START Records for this task
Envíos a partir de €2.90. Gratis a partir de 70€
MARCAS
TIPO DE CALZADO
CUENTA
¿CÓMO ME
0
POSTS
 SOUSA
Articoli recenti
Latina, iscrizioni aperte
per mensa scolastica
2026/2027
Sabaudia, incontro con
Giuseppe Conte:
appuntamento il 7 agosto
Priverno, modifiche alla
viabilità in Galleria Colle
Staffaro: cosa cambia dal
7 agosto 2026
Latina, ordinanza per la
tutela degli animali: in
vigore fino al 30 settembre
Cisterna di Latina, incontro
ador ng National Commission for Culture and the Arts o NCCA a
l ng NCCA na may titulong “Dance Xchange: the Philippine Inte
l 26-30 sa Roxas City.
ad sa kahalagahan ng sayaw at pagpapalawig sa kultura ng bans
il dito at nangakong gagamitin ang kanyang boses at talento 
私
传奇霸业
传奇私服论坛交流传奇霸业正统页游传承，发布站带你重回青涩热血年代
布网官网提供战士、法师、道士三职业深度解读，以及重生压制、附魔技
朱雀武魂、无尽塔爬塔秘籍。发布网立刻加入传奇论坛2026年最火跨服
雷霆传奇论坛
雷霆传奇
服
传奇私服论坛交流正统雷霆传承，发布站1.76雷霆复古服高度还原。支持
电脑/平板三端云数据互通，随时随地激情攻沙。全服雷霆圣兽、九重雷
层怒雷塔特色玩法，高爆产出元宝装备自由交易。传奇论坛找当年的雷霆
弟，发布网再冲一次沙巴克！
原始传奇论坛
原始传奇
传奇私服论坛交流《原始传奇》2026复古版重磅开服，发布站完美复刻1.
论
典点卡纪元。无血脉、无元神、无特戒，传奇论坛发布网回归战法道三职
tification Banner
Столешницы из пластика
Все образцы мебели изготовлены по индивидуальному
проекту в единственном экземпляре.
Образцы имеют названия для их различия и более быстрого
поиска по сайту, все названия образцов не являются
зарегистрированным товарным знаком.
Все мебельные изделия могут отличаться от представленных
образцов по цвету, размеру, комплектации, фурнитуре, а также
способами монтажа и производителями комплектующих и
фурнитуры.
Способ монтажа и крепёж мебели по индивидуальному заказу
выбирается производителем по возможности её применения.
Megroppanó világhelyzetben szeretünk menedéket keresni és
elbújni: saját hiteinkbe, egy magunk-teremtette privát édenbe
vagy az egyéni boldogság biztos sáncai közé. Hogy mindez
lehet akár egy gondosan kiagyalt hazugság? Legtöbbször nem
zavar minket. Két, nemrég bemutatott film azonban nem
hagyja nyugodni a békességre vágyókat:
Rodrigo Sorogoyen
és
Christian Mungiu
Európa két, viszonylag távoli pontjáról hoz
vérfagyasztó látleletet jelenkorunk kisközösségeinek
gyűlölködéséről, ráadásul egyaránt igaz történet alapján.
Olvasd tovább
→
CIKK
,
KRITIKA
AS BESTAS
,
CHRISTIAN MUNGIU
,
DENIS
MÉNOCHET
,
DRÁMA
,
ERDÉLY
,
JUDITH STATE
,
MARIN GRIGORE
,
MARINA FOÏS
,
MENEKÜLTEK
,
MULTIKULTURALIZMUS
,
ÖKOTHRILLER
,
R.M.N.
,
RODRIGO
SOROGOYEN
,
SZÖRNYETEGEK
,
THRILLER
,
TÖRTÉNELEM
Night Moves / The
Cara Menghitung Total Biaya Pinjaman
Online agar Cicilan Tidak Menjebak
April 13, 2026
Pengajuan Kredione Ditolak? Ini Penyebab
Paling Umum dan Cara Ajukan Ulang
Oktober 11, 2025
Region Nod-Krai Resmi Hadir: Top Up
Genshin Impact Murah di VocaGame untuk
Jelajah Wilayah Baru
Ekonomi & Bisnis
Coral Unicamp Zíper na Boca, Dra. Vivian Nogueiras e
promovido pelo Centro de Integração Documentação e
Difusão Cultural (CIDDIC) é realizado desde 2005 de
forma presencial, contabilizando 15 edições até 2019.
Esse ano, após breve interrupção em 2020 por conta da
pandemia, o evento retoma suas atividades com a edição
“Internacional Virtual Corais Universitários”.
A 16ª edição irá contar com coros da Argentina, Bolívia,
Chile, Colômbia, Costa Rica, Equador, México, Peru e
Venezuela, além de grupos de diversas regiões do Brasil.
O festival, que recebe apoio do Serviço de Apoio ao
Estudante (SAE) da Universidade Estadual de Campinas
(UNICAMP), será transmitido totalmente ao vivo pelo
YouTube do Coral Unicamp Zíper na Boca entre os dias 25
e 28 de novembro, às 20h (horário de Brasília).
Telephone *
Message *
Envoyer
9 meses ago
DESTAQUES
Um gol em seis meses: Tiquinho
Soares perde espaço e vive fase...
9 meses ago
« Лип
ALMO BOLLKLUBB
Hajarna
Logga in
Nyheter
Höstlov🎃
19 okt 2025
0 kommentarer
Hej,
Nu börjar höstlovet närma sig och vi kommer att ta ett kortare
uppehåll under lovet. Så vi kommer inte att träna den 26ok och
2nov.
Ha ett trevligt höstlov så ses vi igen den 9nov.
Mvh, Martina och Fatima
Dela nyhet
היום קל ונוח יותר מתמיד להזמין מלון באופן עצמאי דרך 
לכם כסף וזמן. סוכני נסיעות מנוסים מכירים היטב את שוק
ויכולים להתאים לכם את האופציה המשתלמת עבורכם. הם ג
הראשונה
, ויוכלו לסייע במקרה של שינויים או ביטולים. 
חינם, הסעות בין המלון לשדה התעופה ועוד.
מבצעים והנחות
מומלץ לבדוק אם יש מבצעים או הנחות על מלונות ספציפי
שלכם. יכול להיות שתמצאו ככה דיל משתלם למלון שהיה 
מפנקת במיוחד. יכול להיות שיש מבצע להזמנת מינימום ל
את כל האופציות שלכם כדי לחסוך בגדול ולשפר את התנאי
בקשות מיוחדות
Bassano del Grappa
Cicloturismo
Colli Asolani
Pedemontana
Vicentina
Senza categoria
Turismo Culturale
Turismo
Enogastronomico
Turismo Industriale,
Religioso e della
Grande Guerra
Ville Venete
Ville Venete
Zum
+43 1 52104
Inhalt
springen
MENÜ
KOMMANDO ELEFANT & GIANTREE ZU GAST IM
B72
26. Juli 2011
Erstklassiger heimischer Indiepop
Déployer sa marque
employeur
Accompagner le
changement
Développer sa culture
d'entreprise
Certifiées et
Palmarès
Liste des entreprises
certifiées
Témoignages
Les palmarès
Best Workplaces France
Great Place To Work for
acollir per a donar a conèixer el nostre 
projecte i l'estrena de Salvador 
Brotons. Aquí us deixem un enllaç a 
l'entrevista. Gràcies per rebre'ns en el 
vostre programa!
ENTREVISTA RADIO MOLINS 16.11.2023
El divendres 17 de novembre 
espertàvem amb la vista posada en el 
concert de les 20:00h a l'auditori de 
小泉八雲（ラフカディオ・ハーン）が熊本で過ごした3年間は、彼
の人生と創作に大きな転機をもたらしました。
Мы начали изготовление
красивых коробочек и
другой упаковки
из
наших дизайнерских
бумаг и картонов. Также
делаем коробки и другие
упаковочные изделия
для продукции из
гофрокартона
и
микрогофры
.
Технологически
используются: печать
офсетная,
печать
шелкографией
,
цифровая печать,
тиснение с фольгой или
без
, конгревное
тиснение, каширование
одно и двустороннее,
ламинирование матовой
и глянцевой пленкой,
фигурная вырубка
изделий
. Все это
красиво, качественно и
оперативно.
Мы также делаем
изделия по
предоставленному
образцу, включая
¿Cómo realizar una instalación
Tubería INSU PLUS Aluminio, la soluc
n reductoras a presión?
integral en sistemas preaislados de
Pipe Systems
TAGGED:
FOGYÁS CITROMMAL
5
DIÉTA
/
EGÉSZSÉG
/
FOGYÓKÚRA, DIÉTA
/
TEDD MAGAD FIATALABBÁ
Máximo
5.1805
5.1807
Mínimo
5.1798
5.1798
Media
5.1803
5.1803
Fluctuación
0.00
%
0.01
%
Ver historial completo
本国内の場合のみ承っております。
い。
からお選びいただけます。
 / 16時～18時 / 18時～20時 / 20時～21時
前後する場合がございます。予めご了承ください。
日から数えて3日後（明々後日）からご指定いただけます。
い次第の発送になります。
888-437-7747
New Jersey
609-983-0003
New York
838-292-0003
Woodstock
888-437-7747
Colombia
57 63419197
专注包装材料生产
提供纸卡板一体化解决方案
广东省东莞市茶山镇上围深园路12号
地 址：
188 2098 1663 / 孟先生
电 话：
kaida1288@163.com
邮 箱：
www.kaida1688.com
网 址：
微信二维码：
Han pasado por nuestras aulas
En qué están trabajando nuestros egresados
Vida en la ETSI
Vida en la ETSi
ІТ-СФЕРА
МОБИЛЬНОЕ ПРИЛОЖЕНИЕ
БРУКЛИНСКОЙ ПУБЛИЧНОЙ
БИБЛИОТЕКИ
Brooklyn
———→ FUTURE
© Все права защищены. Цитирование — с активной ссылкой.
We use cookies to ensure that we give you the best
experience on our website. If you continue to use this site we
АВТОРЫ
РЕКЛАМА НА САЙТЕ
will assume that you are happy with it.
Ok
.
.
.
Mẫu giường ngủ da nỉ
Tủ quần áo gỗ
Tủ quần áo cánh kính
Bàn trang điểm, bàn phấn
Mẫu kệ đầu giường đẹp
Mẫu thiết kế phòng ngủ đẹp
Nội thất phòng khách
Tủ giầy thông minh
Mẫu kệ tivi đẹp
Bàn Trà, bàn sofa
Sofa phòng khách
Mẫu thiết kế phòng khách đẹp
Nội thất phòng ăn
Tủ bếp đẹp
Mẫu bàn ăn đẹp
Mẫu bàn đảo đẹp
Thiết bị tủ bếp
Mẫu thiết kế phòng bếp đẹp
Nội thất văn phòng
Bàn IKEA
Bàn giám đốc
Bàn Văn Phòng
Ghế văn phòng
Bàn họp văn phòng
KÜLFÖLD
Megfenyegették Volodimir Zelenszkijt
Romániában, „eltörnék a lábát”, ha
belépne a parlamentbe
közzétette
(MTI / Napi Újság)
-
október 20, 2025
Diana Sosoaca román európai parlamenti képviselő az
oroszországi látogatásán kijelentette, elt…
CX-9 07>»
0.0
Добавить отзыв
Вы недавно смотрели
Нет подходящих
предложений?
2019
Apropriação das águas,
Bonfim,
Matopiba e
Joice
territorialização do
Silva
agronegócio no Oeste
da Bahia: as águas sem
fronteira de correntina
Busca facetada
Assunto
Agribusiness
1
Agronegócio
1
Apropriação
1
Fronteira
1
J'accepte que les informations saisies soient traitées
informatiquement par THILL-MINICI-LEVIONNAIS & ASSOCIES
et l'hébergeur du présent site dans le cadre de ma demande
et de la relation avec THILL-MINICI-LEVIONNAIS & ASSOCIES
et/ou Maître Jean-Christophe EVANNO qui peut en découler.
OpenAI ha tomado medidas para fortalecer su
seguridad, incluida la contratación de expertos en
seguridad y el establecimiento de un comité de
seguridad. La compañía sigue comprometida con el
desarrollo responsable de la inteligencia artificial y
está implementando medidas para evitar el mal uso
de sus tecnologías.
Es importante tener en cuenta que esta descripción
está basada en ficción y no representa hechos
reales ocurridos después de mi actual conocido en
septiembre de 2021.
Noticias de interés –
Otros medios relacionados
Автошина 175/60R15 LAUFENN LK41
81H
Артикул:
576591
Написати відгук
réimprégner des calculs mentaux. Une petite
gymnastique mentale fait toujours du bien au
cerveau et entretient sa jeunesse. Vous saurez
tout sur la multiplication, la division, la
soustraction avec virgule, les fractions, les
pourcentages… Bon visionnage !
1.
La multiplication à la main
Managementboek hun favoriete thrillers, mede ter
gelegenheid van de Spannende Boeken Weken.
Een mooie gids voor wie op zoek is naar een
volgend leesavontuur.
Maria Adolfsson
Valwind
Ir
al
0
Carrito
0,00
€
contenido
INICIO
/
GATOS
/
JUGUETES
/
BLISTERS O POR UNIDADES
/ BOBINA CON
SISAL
END Records for this task
» **Work instructions**
Using the entries above, repeat only the lines from the one containing "hagyja nyugodni a" through the one containing "YouTube do Coral", end lines included.

» **Exercise answer**
hagyja nyugodni a békességre vágyókat:
Rodrigo Sorogoyen
és
Christian Mungiu
Európa két, viszonylag távoli pontjáról hoz
vérfagyasztó látleletet jelenkorunk kisközösségeinek
gyűlölködéséről, ráadásul egyaránt igaz történet alapján.
Olvasd tovább
→
CIKK
,
KRITIKA
AS BESTAS
,
CHRISTIAN MUNGIU
,
DENIS
MÉNOCHET
,
DRÁMA
,
ERDÉLY
,
JUDITH STATE
,
MARIN GRIGORE
,
MARINA FOÏS
,
MENEKÜLTEK
,
MULTIKULTURALIZMUS
,
ÖKOTHRILLER
,
R.M.N.
,
RODRIGO
SOROGOYEN
,
SZÖRNYETEGEK
,
THRILLER
,
TÖRTÉNELEM
Night Moves / The
Cara Menghitung Total Biaya Pinjaman
Online agar Cicilan Tidak Menjebak
April 13, 2026
Pengajuan Kredione Ditolak? Ini Penyebab
Paling Umum dan Cara Ajukan Ulang
Oktober 11, 2025
Region Nod-Krai Resmi Hadir: Top Up
Genshin Impact Murah di VocaGame untuk
Jelajah Wilayah Baru
Ekonomi & Bisnis
Coral Unicamp Zíper na Boca, Dra. Vivian Nogueiras e
promovido pelo Centro de Integração Documentação e
Difusão Cultural (CIDDIC) é realizado desde 2005 de
forma presencial, contabilizando 15 edições até 2019.
Esse ano, após breve interrupção em 2020 por conta da
pandemia, o evento retoma suas atividades com a edição
“Internacional Virtual Corais Universitários”.
A 16ª edição irá contar com coros da Argentina, Bolívia,
Chile, Colômbia, Costa Rica, Equador, México, Peru e
Venezuela, além de grupos de diversas regiões do Brasil.
O festival, que recebe apoio do Serviço de Apoio ao
Estudante (SAE) da Universidade Estadual de Campinas
(UNICAMP), será transmitido totalmente ao vivo pelo
YouTube do Coral Unicamp Zíper na Boca entre os dias 25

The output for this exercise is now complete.